Usually, epidemics are treated as non-political issues. Everyone wants to cooperate to bring an epidemic to an end. There are no Republican or Democratic solutions to epidemics any more than there are Democratic versus republican solutions on how to pick up garbage. (I suppose someone might suggest that a free market approach to garbage would be different from the solution offered by a government Sanitation Department, but I haven’t heard anyone recently take that radically Libertarian position.) We all want to think that everyone is cooperating in their common humanity to address an epidemic or any other disaster. That is what President Obama and Governor of New Jersey Chris Christie did in the face of Hurricane Sandy. They made common cause, just as we do with epidemics overseas, when we offer aid and succor to Africa or Bangladesh or even the Soviet Union, when we offered assistance in dealing with Chernobyl. 
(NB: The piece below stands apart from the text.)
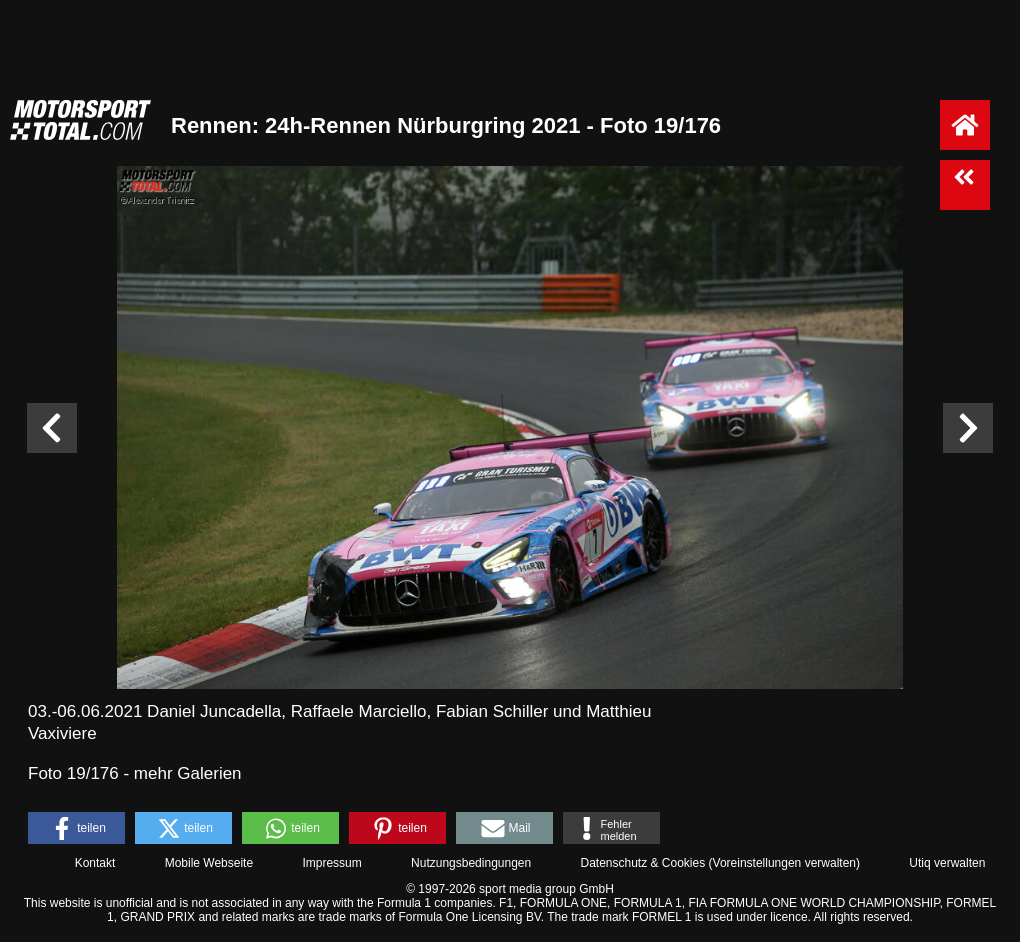 Image resolution: width=1020 pixels, height=942 pixels. I want to click on Kontakt, so click(95, 863).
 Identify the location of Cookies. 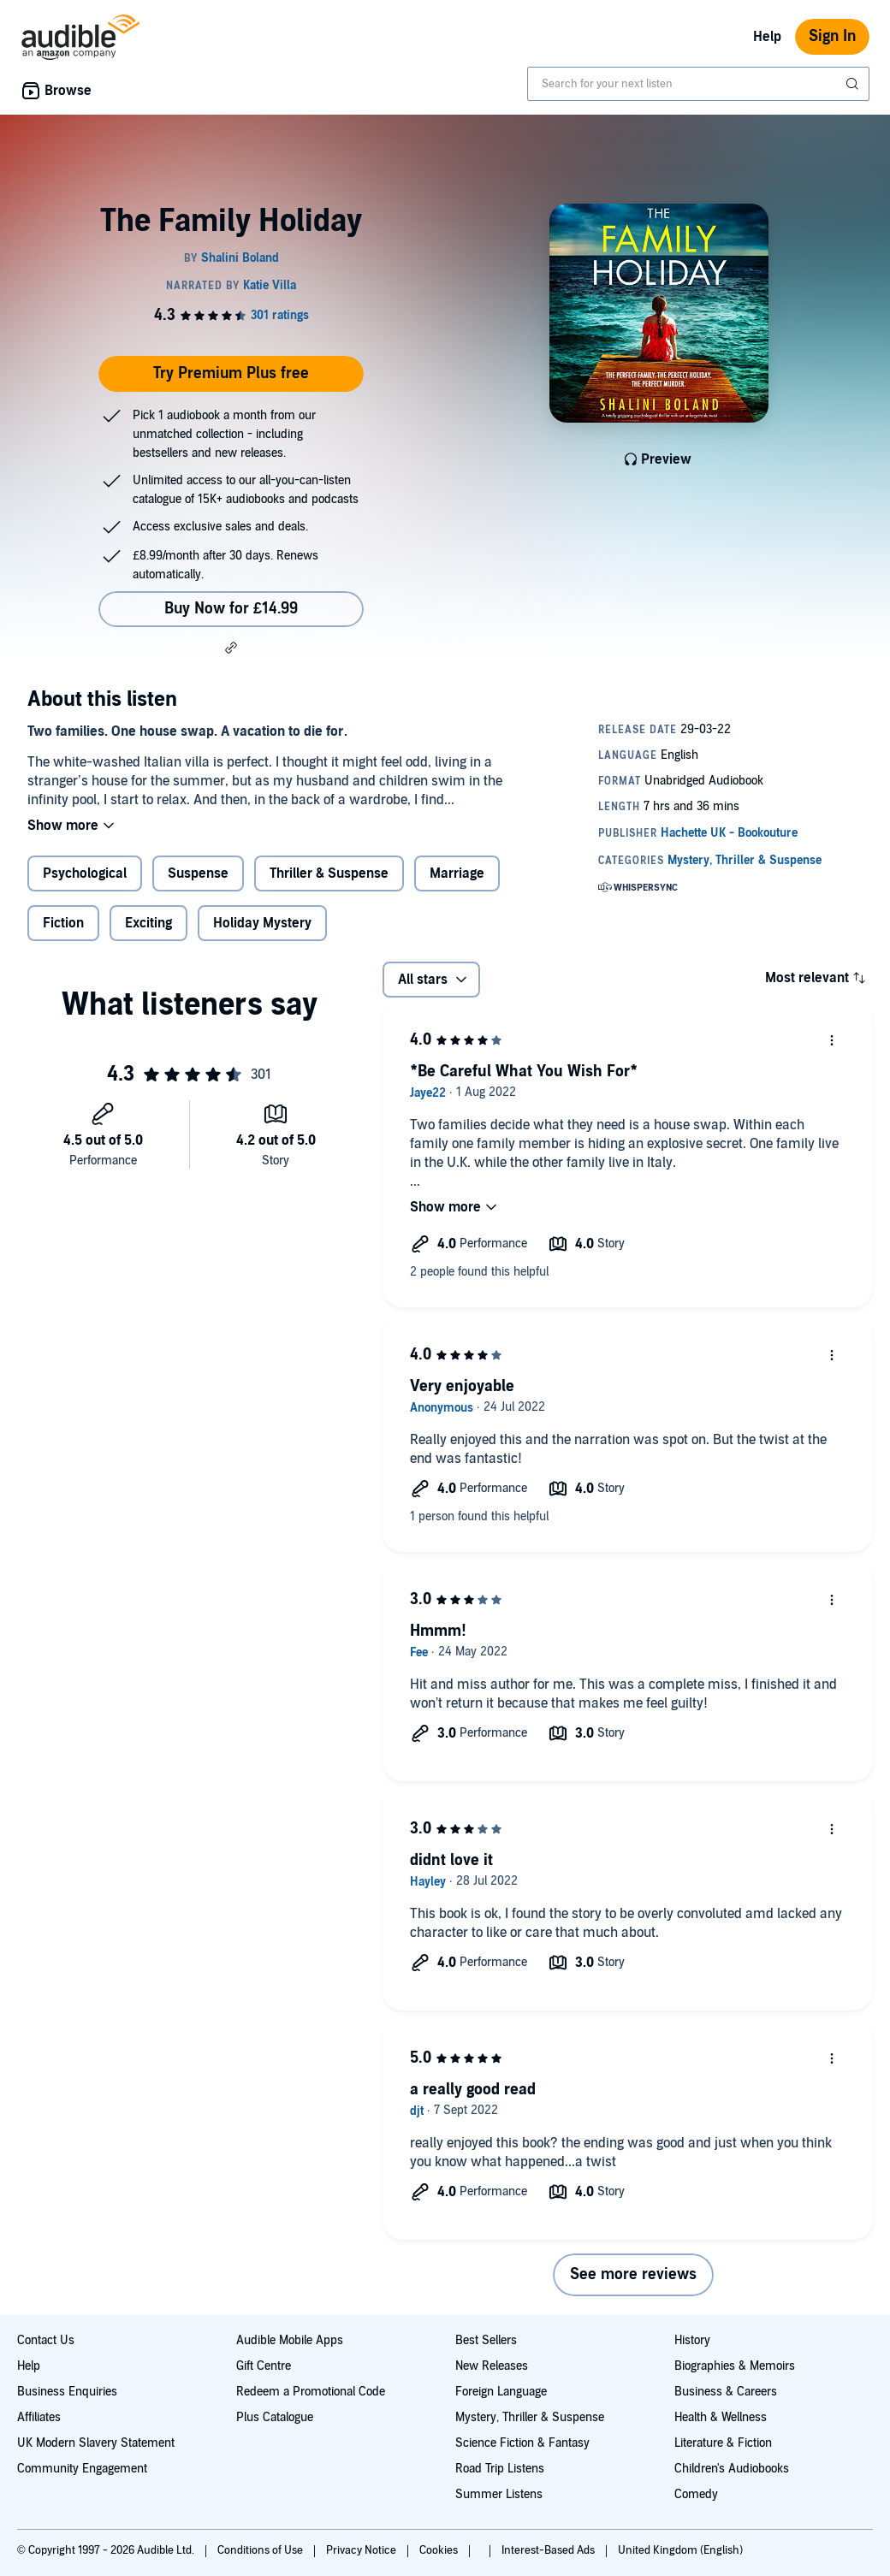 (439, 2550).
At the moment, however, the issue of how to deal with the mass shooting epidemic has become deeply politicized. The Republicans take the role of calming the waters while the Democrats take the role of only advocating solutions because they are not in a position to pass legislation to carry out their prescriptions. So rather than there being a dual set of institutions, each one concerned about its own perview, there are conflicting institutions, and that hardly leads to public confidence that anything can be done or that we can come to peace with the issue until it goes away on its own. The mass shooting epidemic is therefore very strong evidence of just how messed up are our political institutions, Congress unable to pass legislation, expertise shunned, the President an epidemic denier. That should upset people more than the fact that the President speaks meanly about people, but it doesn’t because people are willing to put up with lessened expectations from government, lesser than even of what was expected from Medieval governments, so long as they can keep up the patter of rancor.